(Stored items from a collection)

________________________________________

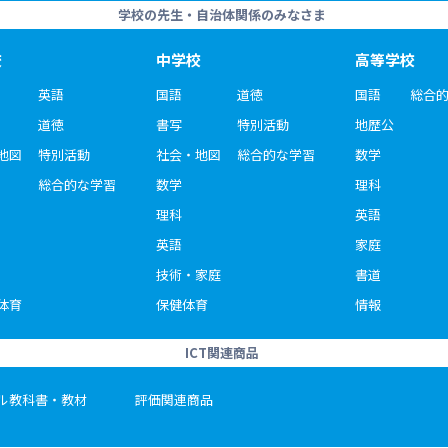
学校の先生・自治体関係のみなさま
校
中学校
高等学校
英語
国語
道徳
国語
総合
道徳
書写
特別活動
地歴公
地図
特別活動
社会・地図
総合的な学習
数学
総合的な学習
数学
理科
理科
英語
英語
家庭
技術・家庭
書道
体育
保健体育
情報
ICT関連商品
ル教科書・教材
評価関連商品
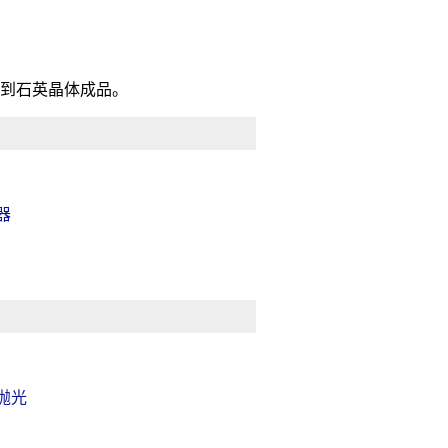
到石英晶体成品。
器
抛光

________________________________________

■ **Activity**
Please set down the records above word for word and omit their pictures.

■ **Answer below**
学校の先生・自治体関係のみなさま
校
中学校
高等学校
英語
国語
道徳
国語
総合
道徳
書写
特別活動
地歴公
地図
特別活動
社会・地図
総合的な学習
数学
総合的な学習
数学
理科
理科
英語
英語
家庭
技術・家庭
書道
体育
保健体育
情報
ICT関連商品
ル教科書・教材
評価関連商品
到石英晶体成品。
器
抛光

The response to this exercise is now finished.